Take the data below and copy exactly the lines starting at the one with "Rendiconti gruppi consiliari" and finishing at the one with "Ferraresi fala de renovação com o", both included.

[Saved entries]
________________________

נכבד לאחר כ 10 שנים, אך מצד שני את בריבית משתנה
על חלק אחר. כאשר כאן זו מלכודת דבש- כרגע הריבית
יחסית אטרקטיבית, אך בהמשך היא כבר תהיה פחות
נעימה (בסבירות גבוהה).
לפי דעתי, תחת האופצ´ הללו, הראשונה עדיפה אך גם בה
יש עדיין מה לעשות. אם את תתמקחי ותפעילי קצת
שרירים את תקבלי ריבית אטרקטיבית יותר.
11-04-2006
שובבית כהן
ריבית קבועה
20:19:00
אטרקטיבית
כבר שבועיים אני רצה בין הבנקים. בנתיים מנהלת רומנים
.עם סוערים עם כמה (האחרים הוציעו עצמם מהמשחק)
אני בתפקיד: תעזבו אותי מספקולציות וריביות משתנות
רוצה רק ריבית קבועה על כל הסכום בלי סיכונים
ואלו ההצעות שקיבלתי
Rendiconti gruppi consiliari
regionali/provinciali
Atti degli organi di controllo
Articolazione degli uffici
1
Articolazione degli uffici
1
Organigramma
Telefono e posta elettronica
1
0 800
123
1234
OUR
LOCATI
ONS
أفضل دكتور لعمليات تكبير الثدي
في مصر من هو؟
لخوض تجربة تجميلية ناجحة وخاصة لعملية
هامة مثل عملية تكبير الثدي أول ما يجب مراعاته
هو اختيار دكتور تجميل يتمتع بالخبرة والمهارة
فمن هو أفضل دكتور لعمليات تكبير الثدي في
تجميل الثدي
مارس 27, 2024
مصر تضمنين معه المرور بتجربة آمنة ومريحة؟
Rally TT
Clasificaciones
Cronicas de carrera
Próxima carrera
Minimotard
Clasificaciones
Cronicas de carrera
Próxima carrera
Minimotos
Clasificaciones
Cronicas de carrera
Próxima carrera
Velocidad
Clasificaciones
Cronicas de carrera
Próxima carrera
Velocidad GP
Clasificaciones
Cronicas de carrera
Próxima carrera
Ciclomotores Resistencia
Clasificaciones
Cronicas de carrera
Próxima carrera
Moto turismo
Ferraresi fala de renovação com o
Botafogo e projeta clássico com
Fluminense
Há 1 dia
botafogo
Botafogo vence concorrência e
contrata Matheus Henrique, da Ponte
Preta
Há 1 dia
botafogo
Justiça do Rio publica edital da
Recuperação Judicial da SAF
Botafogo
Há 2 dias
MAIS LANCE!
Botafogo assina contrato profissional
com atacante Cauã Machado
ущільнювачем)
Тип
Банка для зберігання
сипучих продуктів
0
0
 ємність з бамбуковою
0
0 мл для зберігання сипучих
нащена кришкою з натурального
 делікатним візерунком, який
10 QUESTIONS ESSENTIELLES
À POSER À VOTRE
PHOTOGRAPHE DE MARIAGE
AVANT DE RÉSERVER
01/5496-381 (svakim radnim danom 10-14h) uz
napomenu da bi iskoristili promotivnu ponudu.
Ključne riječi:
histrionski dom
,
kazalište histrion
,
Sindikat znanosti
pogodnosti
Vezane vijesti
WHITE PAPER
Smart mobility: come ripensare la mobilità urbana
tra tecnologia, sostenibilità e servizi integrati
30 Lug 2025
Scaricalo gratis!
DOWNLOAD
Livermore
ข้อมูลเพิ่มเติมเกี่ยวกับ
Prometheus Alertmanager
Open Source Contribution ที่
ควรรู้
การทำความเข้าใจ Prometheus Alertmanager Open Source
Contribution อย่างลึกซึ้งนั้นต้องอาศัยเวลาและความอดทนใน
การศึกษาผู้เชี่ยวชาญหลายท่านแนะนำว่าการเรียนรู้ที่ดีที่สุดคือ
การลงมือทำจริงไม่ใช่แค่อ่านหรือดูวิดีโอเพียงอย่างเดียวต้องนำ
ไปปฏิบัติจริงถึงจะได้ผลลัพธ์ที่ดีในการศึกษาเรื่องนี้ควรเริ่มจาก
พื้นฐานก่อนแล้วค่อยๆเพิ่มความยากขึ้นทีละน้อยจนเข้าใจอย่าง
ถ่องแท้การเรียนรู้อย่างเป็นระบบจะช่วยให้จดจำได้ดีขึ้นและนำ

________________________

• [Reply to the exercise]
Rendiconti gruppi consiliari
regionali/provinciali
Atti degli organi di controllo
Articolazione degli uffici
1
Articolazione degli uffici
1
Organigramma
Telefono e posta elettronica
1
0 800
123
1234
OUR
LOCATI
ONS
أفضل دكتور لعمليات تكبير الثدي
في مصر من هو؟
لخوض تجربة تجميلية ناجحة وخاصة لعملية
هامة مثل عملية تكبير الثدي أول ما يجب مراعاته
هو اختيار دكتور تجميل يتمتع بالخبرة والمهارة
فمن هو أفضل دكتور لعمليات تكبير الثدي في
تجميل الثدي
مارس 27, 2024
مصر تضمنين معه المرور بتجربة آمنة ومريحة؟
Rally TT
Clasificaciones
Cronicas de carrera
Próxima carrera
Minimotard
Clasificaciones
Cronicas de carrera
Próxima carrera
Minimotos
Clasificaciones
Cronicas de carrera
Próxima carrera
Velocidad
Clasificaciones
Cronicas de carrera
Próxima carrera
Velocidad GP
Clasificaciones
Cronicas de carrera
Próxima carrera
Ciclomotores Resistencia
Clasificaciones
Cronicas de carrera
Próxima carrera
Moto turismo
Ferraresi fala de renovação com o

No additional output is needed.